[Opening AVAILABLE RECORDS section]

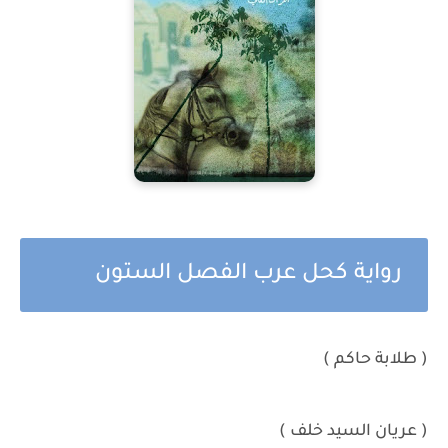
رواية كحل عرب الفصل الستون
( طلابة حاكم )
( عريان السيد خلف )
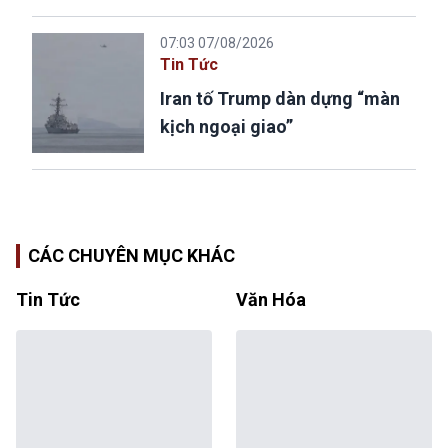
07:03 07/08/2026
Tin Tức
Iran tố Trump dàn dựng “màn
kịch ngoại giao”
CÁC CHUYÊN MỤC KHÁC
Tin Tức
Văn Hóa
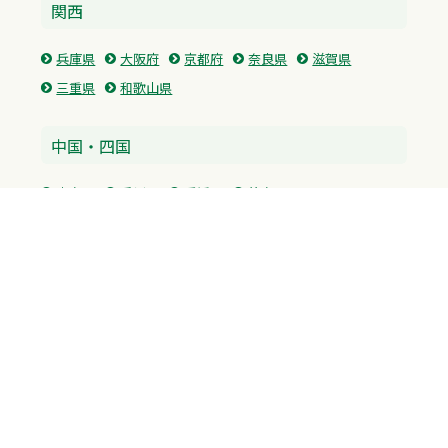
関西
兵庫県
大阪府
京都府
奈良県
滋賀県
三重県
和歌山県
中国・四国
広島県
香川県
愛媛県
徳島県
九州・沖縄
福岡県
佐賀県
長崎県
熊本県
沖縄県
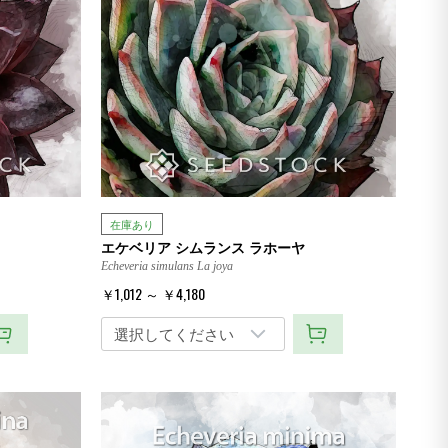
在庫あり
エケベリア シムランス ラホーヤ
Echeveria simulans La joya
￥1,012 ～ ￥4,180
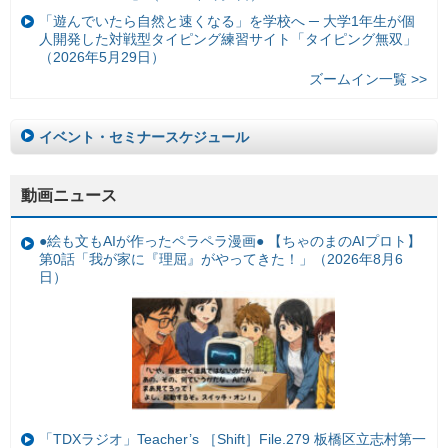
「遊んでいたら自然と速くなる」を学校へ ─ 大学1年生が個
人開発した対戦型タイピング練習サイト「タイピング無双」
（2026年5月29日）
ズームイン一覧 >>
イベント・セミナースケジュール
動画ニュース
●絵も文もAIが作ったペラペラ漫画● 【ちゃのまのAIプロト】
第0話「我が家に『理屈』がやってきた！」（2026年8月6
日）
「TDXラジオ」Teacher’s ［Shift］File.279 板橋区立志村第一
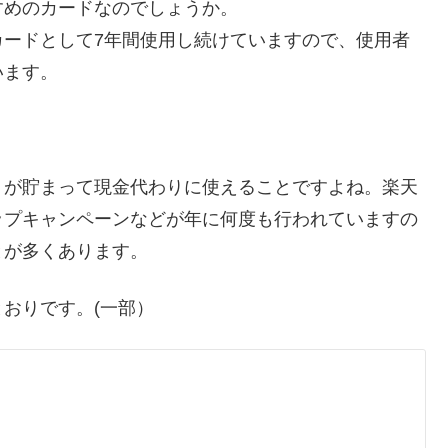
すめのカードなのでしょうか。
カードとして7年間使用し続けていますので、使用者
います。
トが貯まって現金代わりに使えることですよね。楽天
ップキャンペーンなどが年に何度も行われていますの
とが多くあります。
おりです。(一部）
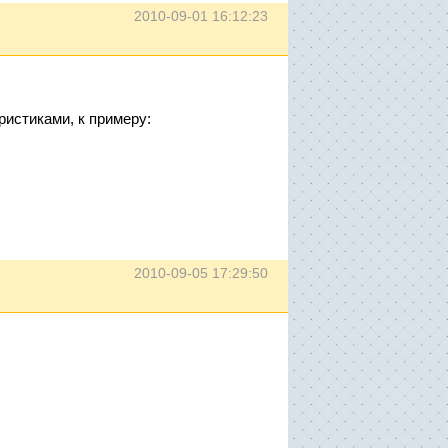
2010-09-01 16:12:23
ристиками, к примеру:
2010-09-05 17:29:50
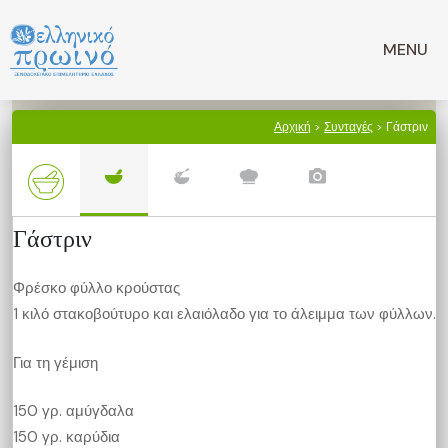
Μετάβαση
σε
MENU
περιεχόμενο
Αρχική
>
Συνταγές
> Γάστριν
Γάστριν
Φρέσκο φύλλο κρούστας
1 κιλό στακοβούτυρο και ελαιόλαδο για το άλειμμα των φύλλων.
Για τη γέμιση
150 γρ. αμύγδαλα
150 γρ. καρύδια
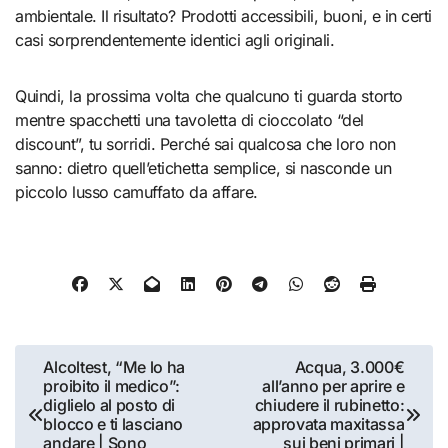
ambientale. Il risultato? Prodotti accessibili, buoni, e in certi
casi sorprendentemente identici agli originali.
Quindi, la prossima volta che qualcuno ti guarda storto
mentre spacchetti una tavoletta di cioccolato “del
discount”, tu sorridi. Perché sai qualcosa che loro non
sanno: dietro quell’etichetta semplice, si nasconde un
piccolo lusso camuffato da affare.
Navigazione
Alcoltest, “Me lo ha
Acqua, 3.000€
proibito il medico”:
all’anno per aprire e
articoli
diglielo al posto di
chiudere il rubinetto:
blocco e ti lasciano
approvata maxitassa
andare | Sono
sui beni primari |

[Closing AVAILABLE RECORDS section]
[Opening AVAILABLE RECORDS section]

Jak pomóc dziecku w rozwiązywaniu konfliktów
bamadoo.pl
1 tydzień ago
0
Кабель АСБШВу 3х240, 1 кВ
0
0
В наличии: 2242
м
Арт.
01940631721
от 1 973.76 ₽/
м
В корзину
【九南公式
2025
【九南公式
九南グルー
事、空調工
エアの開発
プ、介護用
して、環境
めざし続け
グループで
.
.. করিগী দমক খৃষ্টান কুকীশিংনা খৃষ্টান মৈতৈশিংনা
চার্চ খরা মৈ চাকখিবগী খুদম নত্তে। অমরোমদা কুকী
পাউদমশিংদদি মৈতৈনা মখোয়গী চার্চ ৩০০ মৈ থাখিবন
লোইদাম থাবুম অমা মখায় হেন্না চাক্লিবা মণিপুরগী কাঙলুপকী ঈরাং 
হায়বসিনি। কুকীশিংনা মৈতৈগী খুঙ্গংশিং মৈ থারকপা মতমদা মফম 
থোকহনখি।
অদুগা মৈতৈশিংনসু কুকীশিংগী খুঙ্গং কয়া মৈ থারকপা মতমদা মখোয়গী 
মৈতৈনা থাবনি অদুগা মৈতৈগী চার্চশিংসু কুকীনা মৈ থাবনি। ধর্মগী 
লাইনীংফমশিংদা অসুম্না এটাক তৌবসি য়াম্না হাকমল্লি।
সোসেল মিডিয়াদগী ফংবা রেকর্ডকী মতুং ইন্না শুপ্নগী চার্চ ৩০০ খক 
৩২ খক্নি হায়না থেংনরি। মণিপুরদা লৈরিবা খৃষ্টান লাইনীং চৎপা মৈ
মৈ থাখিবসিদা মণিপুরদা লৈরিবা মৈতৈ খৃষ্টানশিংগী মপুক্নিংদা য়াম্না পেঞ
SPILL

[Closing AVAILABLE RECORDS section]
[Opening AVAILABLE RECORDS section]

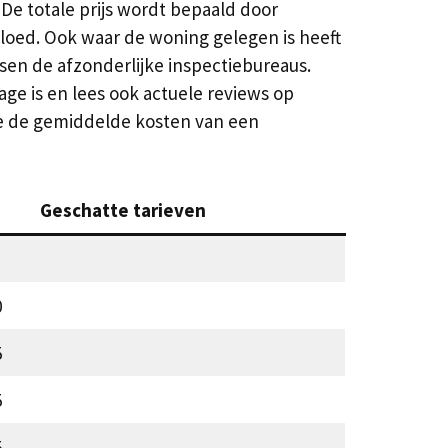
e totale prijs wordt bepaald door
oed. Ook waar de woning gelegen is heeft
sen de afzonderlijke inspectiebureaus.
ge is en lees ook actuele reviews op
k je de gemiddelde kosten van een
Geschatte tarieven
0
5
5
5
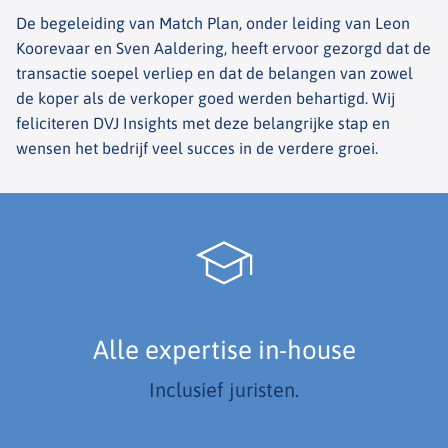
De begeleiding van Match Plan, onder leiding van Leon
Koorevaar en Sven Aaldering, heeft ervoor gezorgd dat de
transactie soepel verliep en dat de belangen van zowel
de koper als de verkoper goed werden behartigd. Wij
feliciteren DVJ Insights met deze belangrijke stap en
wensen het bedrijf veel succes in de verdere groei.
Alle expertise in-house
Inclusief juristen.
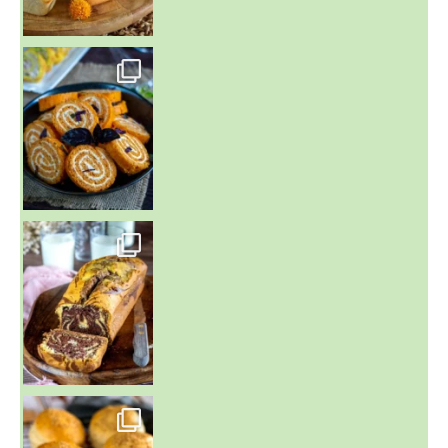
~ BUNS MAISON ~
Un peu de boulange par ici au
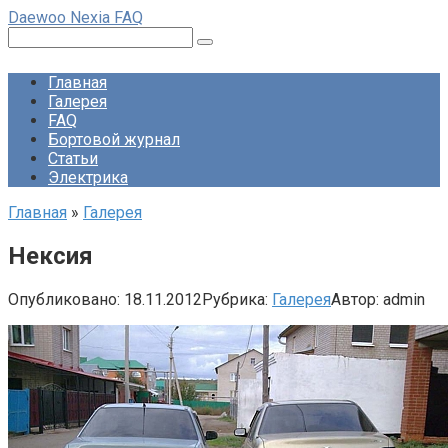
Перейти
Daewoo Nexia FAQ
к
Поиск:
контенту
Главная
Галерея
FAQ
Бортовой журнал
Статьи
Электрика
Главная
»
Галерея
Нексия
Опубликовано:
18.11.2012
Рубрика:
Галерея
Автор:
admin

[Closing AVAILABLE RECORDS section]

Could you filter the entries above for lines holding the string "heeft" and copy them?

oed. Ook waar de woning gelegen is heeft
Koorevaar en Sven Aaldering, heeft ervoor gezorgd dat de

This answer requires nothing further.